The Reserve Bank of Australia’s (RBA) monetary policy board has held the official cash rate at 3.6 per cent — ending a 10-month-long hiking cycle, which commenced in May 2022.
Markets had anticipated the pause with the ASX’s RBA Rate Indicator suggesting a hold was all but certain.
However, analysts and economists were split, with many, including major banks, projecting an additional 25 bps increase, taking the cash rate to 3.85 per cent.
NAB’s head of market economics, Tapas Strickland, said a hike would have been “justified” but conceded it was a “lineball decision”.
“The risk is the RBA pauses and retains a hiking bias, preferring to err on the side of a more protracted battle against inflation until or unless its hand is forced by the data,” he said.

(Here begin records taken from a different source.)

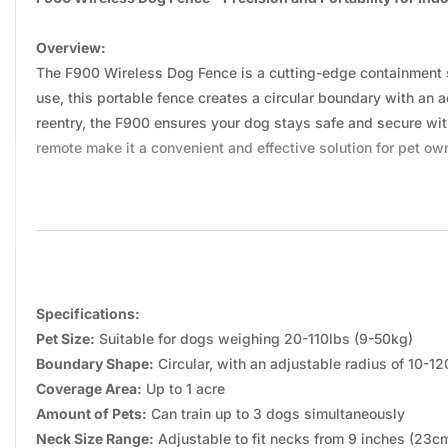
Overview:
The F900 Wireless Dog Fence is a cutting-edge containment s
use, this portable fence creates a circular boundary with an ad
reentry, the F900 ensures your dog stays safe and secure with
remote make it a convenient and effective solution for pet ow
Specifications:
Pet Size:
Suitable for dogs weighing 20-110lbs (9-50kg)
Boundary Shape:
Circular, with an adjustable radius of 10-1
Coverage Area:
Up to 1 acre
Amount of Pets:
Can train up to 3 dogs simultaneously
Neck Size Range:
Adjustable to fit necks from 9 inches (23c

The most recent consumer price index (CPI) suggested the economy had entered a disinflationary period, with annualised inflation falling for the second consecutive month — down from 7.4 per cent in January to 6.8 per cent in February.
As at February 2023, annualised inflation was 1.6 per cent lower than the peak of 8.4 per cent in December 2022.
Retail sales also grew just 0.2 per cent in February, down from a 1.8 per cent rise in January, providing further evidence of weakening consumer sentiment.
Moreover, wages grew just 0.8 per cent in the three months to 31 December, slowing from 1.1 per cent in the previous quarter and falling below market expectations of a 1 per cent rise.
This coincided with weakness in aggregate economic activity, with GDP growth slowing to 0.5 per cent over the fourth quarter of 2022 — below market expectations of 0.8 per cent.
However, labour market conditions remain strong, with the seasonally adjusted unemployment rate falling from 3.7 per cent in January to 3.5 per cent in February.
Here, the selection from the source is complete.